- _EXERCISE REQUIREMENTS_: In the material below, count the lines with the word "Registration" and state that number only.

- _EXERCISE DATA_:
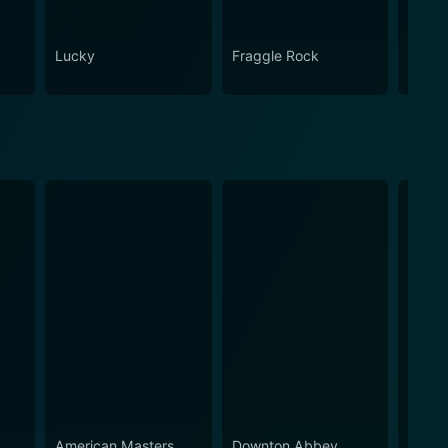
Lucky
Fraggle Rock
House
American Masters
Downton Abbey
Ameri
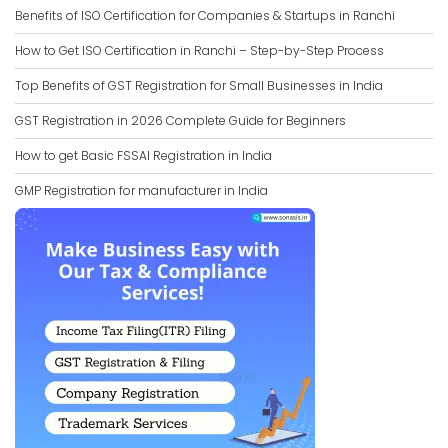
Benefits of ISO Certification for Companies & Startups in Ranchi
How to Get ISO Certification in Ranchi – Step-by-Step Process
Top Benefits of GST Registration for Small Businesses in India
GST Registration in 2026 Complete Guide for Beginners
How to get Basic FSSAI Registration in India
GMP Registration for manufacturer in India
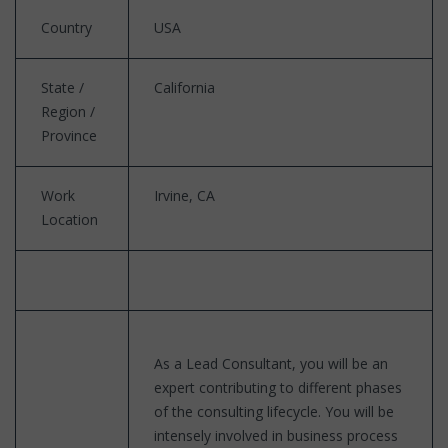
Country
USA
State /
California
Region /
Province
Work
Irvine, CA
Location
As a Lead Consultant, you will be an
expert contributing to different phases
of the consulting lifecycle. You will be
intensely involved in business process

==

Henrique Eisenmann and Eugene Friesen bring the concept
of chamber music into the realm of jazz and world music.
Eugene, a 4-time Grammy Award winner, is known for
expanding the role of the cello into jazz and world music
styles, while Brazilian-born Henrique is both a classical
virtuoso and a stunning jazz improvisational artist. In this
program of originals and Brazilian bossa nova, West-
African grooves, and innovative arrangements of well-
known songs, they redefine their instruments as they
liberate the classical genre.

- _RESPONSE BOX_: 4